The section makes a distinction between an act of the accused and its result, if any. Such an act may not be attended by any result so far as the person assaulted is concerned, but still there may be cases in which the culprit would be liable under this section. It is not necessary that the injury actually caused to the victim of the assault should be sufficient under ordinary circumstances to cause the death of the person assaulted. What the court has to see is whether the act, irrespective of its result, was done with the intention or knowledge and under circumstances mentioned in the section.

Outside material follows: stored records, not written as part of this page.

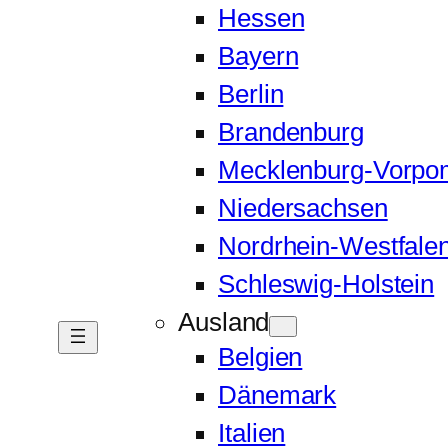
Hessen
Bayern
Berlin
Brandenburg
Mecklenburg-Vorp
Niedersachsen
Nordrhein-Westfale
Schleswig-Holstein
Ausland
Belgien
Dänemark
Italien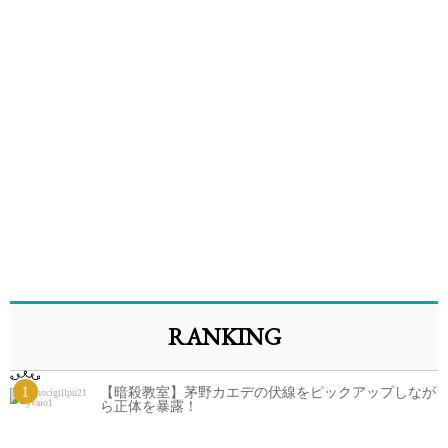
RANKING
1
【暗殺教室】茅野カエデの伏線をピックアップしなが
ら正体を暴露！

An attempt in order to be criminal need not be the penultimate act. It is sufficient in law, if there is present an intent coupled with some overt act in execution thereof. 8. Determinative question is the intension or knowledge that will be caused by the act of the accused irrespective of the result. 9. In the present case, appellant caused injuries to the victim Jagannath is fatal in nature as per medical expert opinion. Therefore, the case of the appellant is squarely covers within ambit of Section 307 of IPC. Entering into the house of the victim with knife which shows preparation of commission of the offence. 10. Taking into consideration and totality of the fact argument advanced on behalf of the appellant is not sustainable. Act of the appellant falls within mischief of 307 for which conviction of the appellant is hereby affirmed. 11. Considering the facts and circumstances of the case and further considering the act of the appellant. Sentence awarded to the appellant by the trial Court cannot be termed as harsh, disproportionate or unreasonable. Accordingly, the appeal is liable to be and is hereby dismissed. 12. Appellant is reported to be in jail, therefore, no further order for his arrest etc., is required.